Given an Array 'A' of size N, we have to choose a 'cyclic subarray R of length N' such that the value of R[0] + R[0]^R[1] + R[0]^R[1]^R[2] + ......... + R[0]^R[1]^R[2]^.....R[N-1]^R[N]Edit: Upto R[N-1] not R[N] is maximum.
Task: You have to return/print the maximum value.
[Note: ^ represents bitwise XOR.]
Examples of Cyclic Subarray: Let's take an Array A = [2, 5, 1, 7, 9], then,
for index 0; [2, 5, 1, 7, 9] and [2, 9, 7, 1, 5] are two cyclic Subarray of size(A) = N.
Similarly, for index 1; [5, 1, 7, 9, 2] and [5, 2, 9, 7, 1] are another two cyclic Subarray of size(A) = N.
Similarly, for index 2; [1, 7, 9, 2, 5] and [1, 5, 2, 9, 7] are another two cyclic Subarray of size(A) = N.
and so on.
What should be the approach to solve this problem? I tried Applying Trie and Gaussian Elimination but I am not able to come up with a solution.
Test Case Example: Input: A = [7, 8, 5, 5, 9, 2, 2, 0, 1, 6] Output: 99
Explanation: The cyclic subarray starting at index 2(leftwards), [5, 8, 7, 6, 1, 0, 2, 2, 9, 5] will have the maximum value of 5 + 5^8 + 5^8^7 + 5^8^7^6 + 5^8^7^6^1 + 5^8^7^6^1^0 + 5^8^7^6^1^0^2 + 5^8^7^6^1^0^2^2 + 5^8^7^6^1^0^2^2^9 + 5^8^7^6^1^0^2^2^9^5 = 99
I didn't think much, but it seems to me that you can get this function from an array pretty fast. If you have two segments and for each segment you know its XOR, length and number of enabled bits in every position, you can merge them in $$$O(logA)$$$. So, what is the solution, you have to firstly write the array two times ($$$a_{i} = a_{i-n}, i > n$$$), then build segment tree and save XOR of segment, lenght of Segment and number of enabled bits in every position.
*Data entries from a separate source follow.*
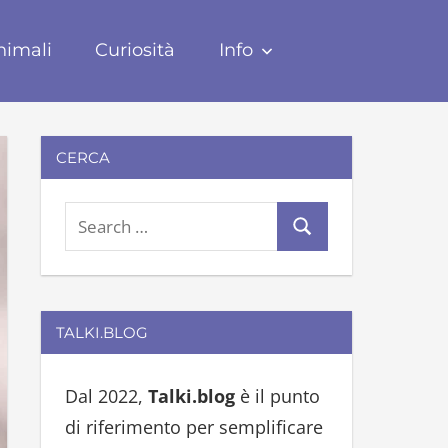
nimali
Curiosità
Info
CERCA
S
S
e
e
a
a
r
r
TALKI.BLOG
c
c
h
h
Dal 2022,
Talki.blog
è il punto
f
di riferimento per semplificare
o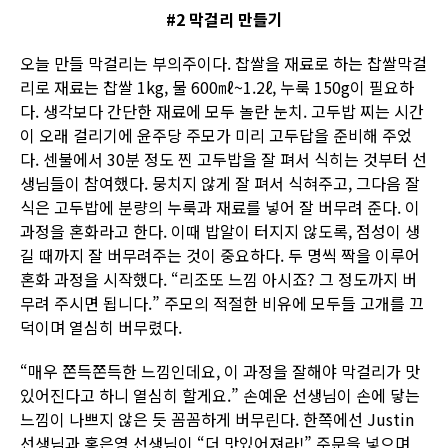
#2 막걸리 만들기
오늘 만들 막걸리는 부의주이다. 찹쌀을 재료로 하는 찹쌀막걸
리로 재료는 찹쌀 1kg, 물 600㎖~1.2ℓ, 누룩 150g이 필요하
다. 생각보다 간단한 재료에 모두 놀란 눈치. 고두밥 찌는 시간
이 오래 걸리기에 윤주당 주모가 미리 고두답을 준비해 주었
다. 센불에서 30분 정도 찐 고두밥을 잘 펴서 식히는 것부터 선
생님들이 참여했다. 뭉치지 않게 잘 펴서 식혀주고, 그다음 잘
식은 고두밥에 분량의 누룩과 재료를 넣어 잘 버무려 준다. 이
과정을 혼화라고 한다. 이때 밥알이 터지지 않도록, 점성이 생
길 때까지 잘 버무려주는 것이 중요하다. 두 명씩 짝을 이루어
혼화 과정을 시작했다. “리조또 느낌 아시죠? 그 정도까지 버
무려 주시면 됩니다.” 주모의 적절한 비유에 모두들 고개를 끄
덕이며 열심히 버무렸다.
“매우 쫀득쫀득한 느낌인데요, 이 과정을 잘해야 막걸리가 맛
있어진다고 하니 열심히 할게요.” 손예운 선생님이 손에 닿는
느낌이 나쁘지 않은 듯 꼼꼼하게 버무린다. 한쪽에선 Justin
선생님과 홍은영 선생님이 “더 맛있어져라!” 주문을 넣으며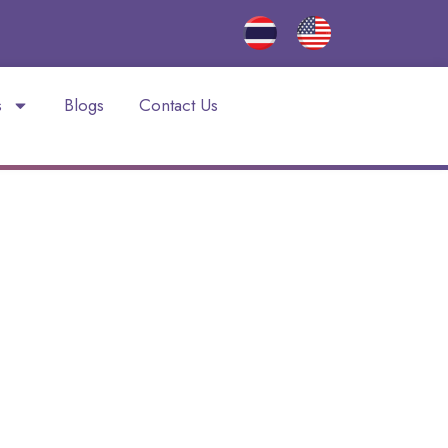
s
Blogs
Contact Us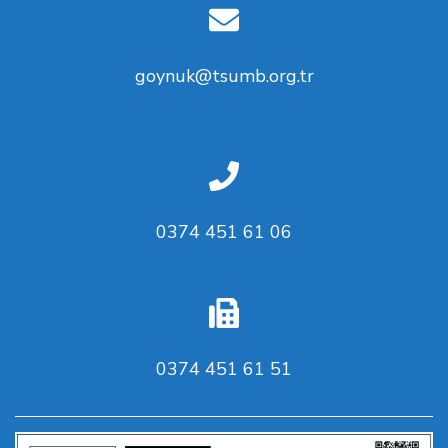
goynuk@tsumb.org.tr
0374 451 61 06
0374 451 61 51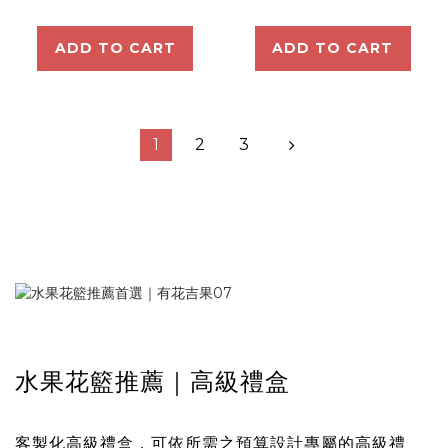
ADD TO CART
ADD TO CART
1
2
3
水果花籃推薦｜高級禮盒
客製化高級禮盒，可依所需之預算設計專屬的高級禮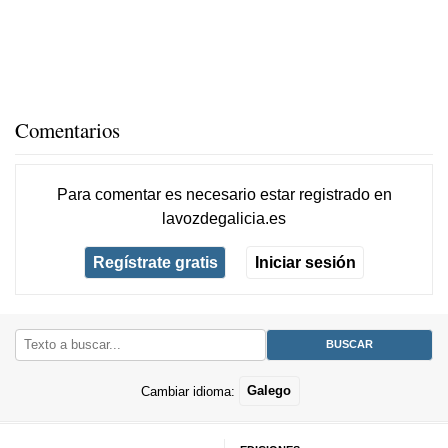
Comentarios
Para comentar es necesario
estar registrado
en
lavozdegalicia.es
Regístrate gratis
Iniciar sesión
Cambiar idioma:
Galego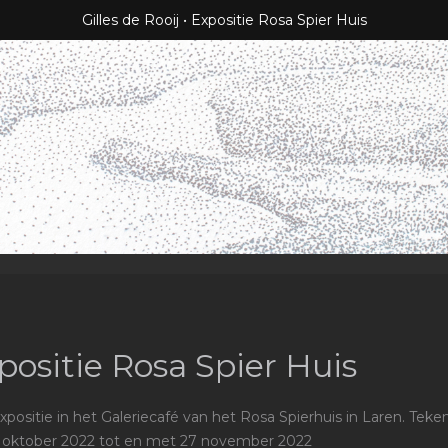
Gilles de Rooij
Expositie Rosa Spier Huis
positie Rosa Spier Huis
xpositie in het Galeriecafé van het Rosa Spierhuis in Laren. Tek
 oktober 2022 tot en met 27 november 2022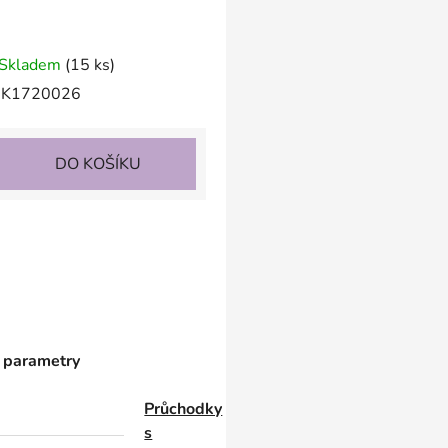
Skladem
(15 ks)
K1720026
DO KOŠÍKU
 parametry
Průchodky
s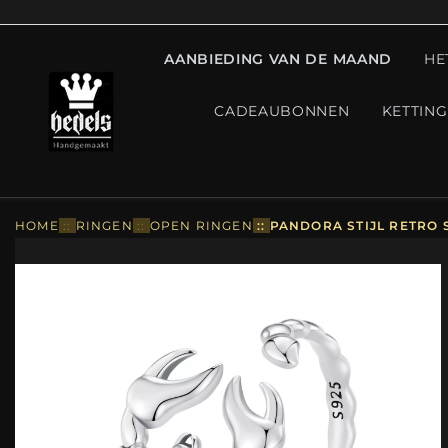
AANBIEDING VAN DE MAAND
HE
CADEAUBONNEN
KETTIN
HOME
::
RINGEN
::
OPEN RINGEN
::
PANDORA STIJL RETRO 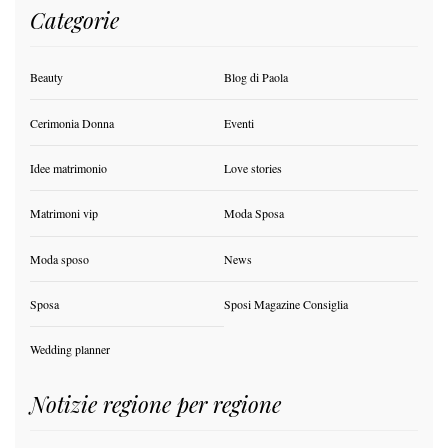
Categorie
Beauty
Blog di Paola
Cerimonia Donna
Eventi
Idee matrimonio
Love stories
Matrimoni vip
Moda Sposa
Moda sposo
News
Sposa
Sposi Magazine Consiglia
Wedding planner
Notizie regione per regione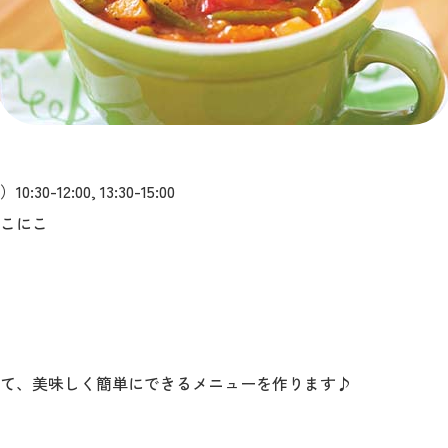
12:00, 13:30-15:00
こにこ
）
て、美味しく簡単にできるメニューを作ります♪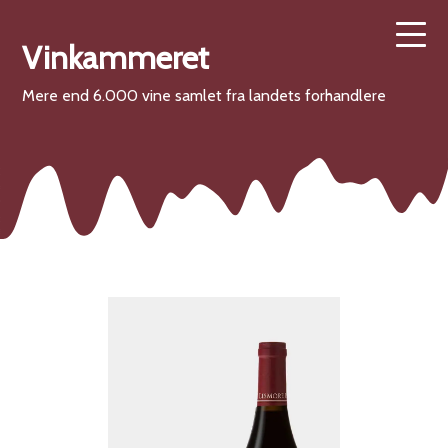
Vinkammeret
Mere end 6.000 vine samlet fra landets forhandlere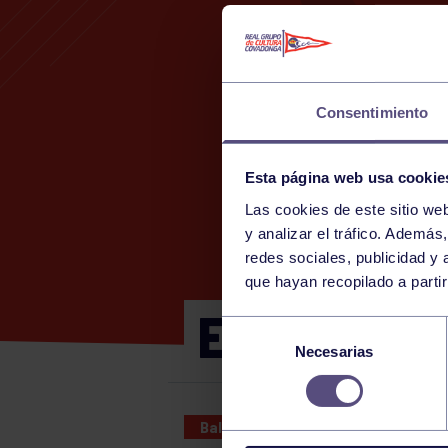
Consentimiento
Esta página web usa cookie
Las cookies de este sitio we
y analizar el tráfico. Ademá
redes sociales, publicidad y
que hayan recopilado a parti
ENTRENAMI
Selección
Necesarias
de
consentimiento
Baloncesto
25 OCT 2025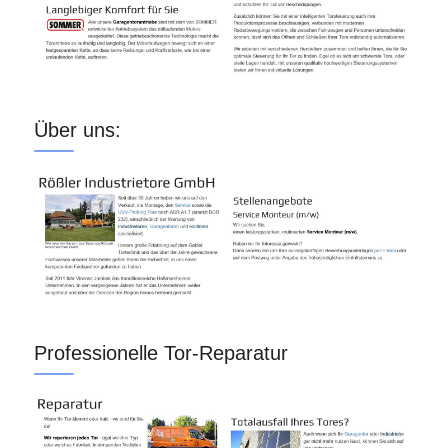
Über uns:
Professionelle Tor-Reparatur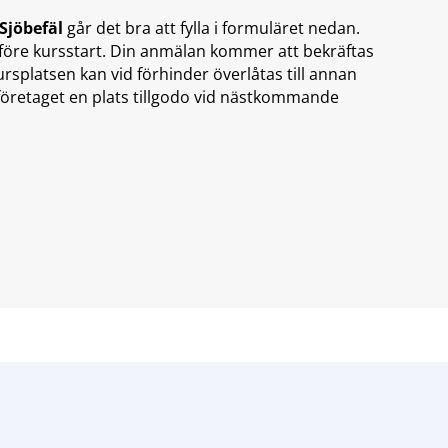
 Sjöbefäl
går det bra att fylla i formuläret nedan.
r före kursstart. Din anmälan kommer att bekräftas
splatsen kan vid förhinder överlåtas till annan
 företaget en plats tillgodo vid nästkommande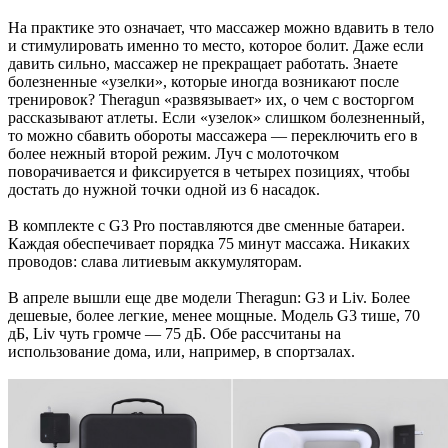
На практике это означает, что массажер можно вдавить в тело
и стимулировать именно то место, которое болит. Даже если
давить сильно, массажер не прекращает работать. Знаете
болезненные «узелки», которые иногда возникают после
тренировок? Theragun «развязывает» их, о чем с восторгом
рассказывают атлеты. Если «узелок» слишком болезненный,
то можно сбавить обороты массажера — переключить его в
более нежный второй режим. Луч с молоточком
поворачивается и фиксируется в четырех позициях, чтобы
достать до нужной точки одной из 6 насадок.
В комплекте с G3 Pro поставляются две сменные батареи.
Каждая обеспечивает порядка 75 минут массажа. Никаких
проводов: слава литиевым аккумуляторам.
В апреле вышли еще две модели Theragun: G3 и Liv. Более
дешевые, более легкие, менее мощные. Модель G3 тише, 70
дБ, Liv чуть громче — 75 дБ. Обе рассчитаны на
использование дома, или, например, в спортзалах.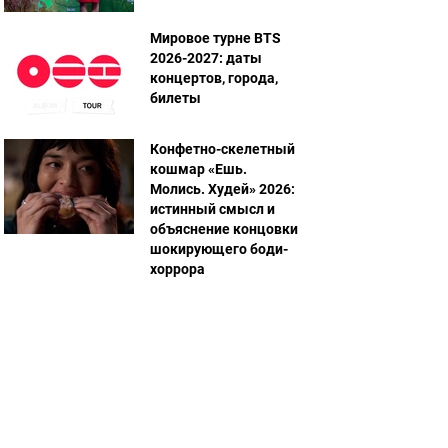
Мировое турне BTS
2026-2027: даты
концертов, города,
билеты
Конфетно-скелетный
кошмар «Ешь.
Молись. Худей» 2026:
истинный смысл и
объяснение концовки
шокирующего боди-
хоррора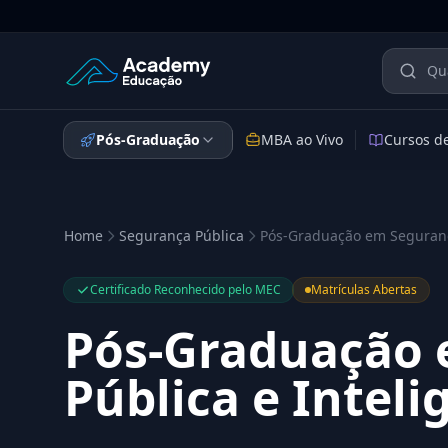
Academy Educação — Página Inicial
Pós-Graduação
MBA ao Vivo
Cursos d
Home
Segurança Pública
Pós-Graduação em Segurança
Certificado Reconhecido pelo MEC
Matrículas Abertas
Pós-Graduação 
Pública e Inteli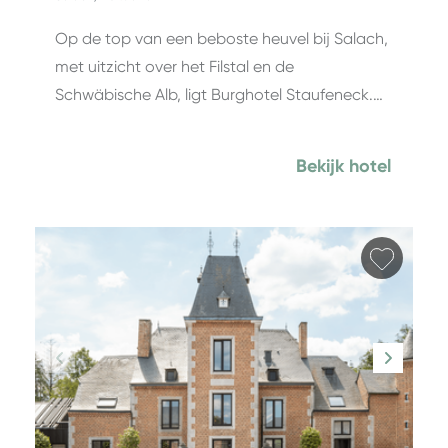
Op de top van een beboste heuvel bij Salach,
met uitzicht over het Filstal en de
Schwäbische Alb, ligt Burghotel Staufeneck.…
Bekijk hotel
Favori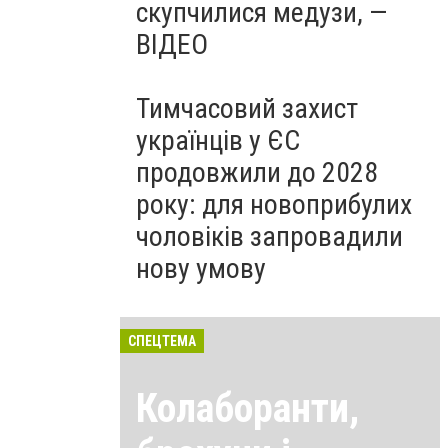
скупчилися медузи, —
ВІДЕО
Тимчасовий захист
українців у ЄС
продовжили до 2028
року: для новоприбулих
чоловіків запровадили
нову умову
СПЕЦТЕМА
Колаборанти,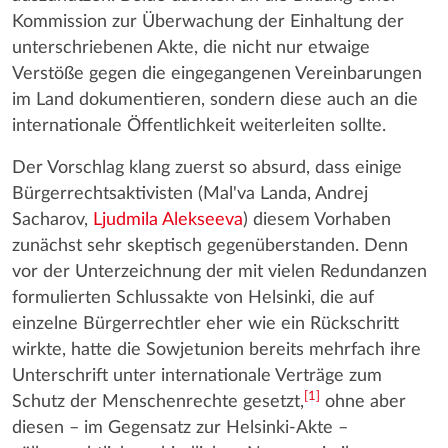
Kommission zur Überwachung der Einhaltung der
unterschriebenen Akte, die nicht nur etwaige
Verstöße gegen die eingegangenen Vereinbarungen
im Land dokumentieren, sondern diese auch an die
internationale Öffentlichkeit weiterleiten sollte.
Der Vorschlag klang zuerst so absurd, dass einige
Bürgerrechtsaktivisten (Mal'va Landa, Andrej
Sacharov,
Ljudmila Alekseeva
) diesem Vorhaben
zunächst sehr skeptisch gegenüberstanden. Denn
vor der Unterzeichnung der mit vielen Redundanzen
formulierten Schlussakte von Helsinki, die auf
einzelne Bürgerrechtler eher wie ein Rückschritt
wirkte, hatte die Sowjetunion bereits mehrfach ihre
Unterschrift unter internationale Verträge zum
[
1
]
Schutz der Menschenrechte gesetzt,
ohne aber
diesen – im Gegensatz zur Helsinki-Akte –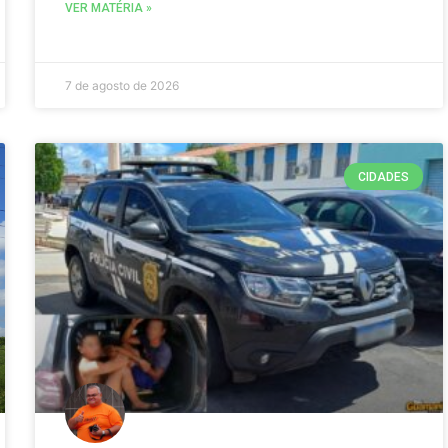
VER MATÉRIA »
7 de agosto de 2026
CIDADES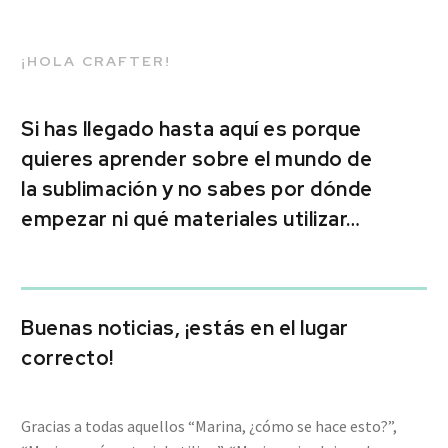
¡HOLA CRAFTER!
Si has llegado hasta aquí es porque
quieres aprender sobre el mundo de
la sublimación y no sabes por dónde
empezar ni qué materiales utilizar…
Buenas noticias, ¡estás en el lugar
correcto!
Gracias a todas aquellos “Marina, ¿cómo se hace esto?”,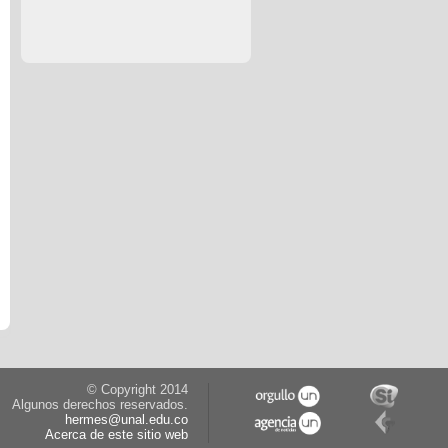
© Copyright 2014
Algunos derechos reservados.
hermes@unal.edu.co
Acerca de este sitio web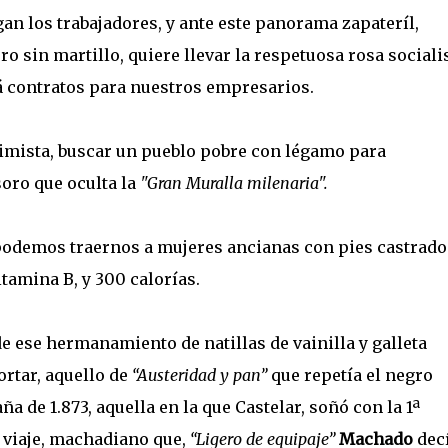
gan los trabajadores, y ante este panorama zapateríl,
o sin martillo, quiere llevar la respetuosa rosa socialis
á contratos para nuestros empresarios.
uimista, buscar un pueblo pobre con légamo para
oro que oculta la
"Gran Muralla milenaria".
o podemos traernos a mujeres ancianas con pies castrado
itamina B, y 300 calorías.
 ese hermanamiento de natillas de vainilla y galleta
rtar, aquello de
“Austeridad y pan”
que repetía el negro
a de 1.873, aquella en la que Castelar, soñó con la 1ª
e viaje, machadiano que,
“Ligero de equipaje”
Machado
dec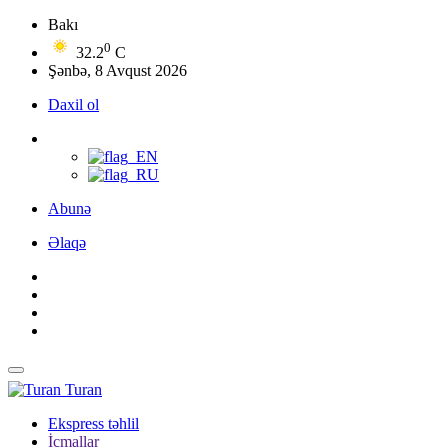
Bakı
0
32.2
C
Şənbə, 8 Avqust 2026
Daxil ol
Abunə
Əlaqə
Turan
Ekspress təhlil
İcmallar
Then you just have to ask $$$f(i..i+N-1)$$$ for each $$$i \in [1;n]$$$, so the answer is $$$\max_{i=1}^n{f(i..i+N-1)}$$$. Each call of function $$$get$$$ will work in $$$O(logA \cdot logN)$$$, so total complexity is $$$O(N \cdot logA \cdot logN)$$$.
PS: Maybe there exists an $$$O(NlogN)$$$ solution, if so, please reply me
You can keep the information of your seg tree for ranges [N, N+i) (or simply [0, i)) and [i, N). Building and using that to merge [i, N) + [N, N+i) ranges takes $$$O(NlogA)$$$ total.
Since I was not very much aware of Segment Tree, I am replying late because I had to learn them first. So here are couple of follow up Questions:
P.S. Please don't mind if my questions are kinda novice type.
First and thirds question seem to be quite similar.
So, lets look how we can merge two nodes. Lets look at every bit separately. If we know number of bits enabled in right side and xor of left segment, we can get number of bits in merged segment: $$$cnt = l.cnt + (l.xor ? (r.len - r.cnt) : (r.cnt)) $$$.
And about your second question, I didn't think about it right now, maybe I'll think about it later.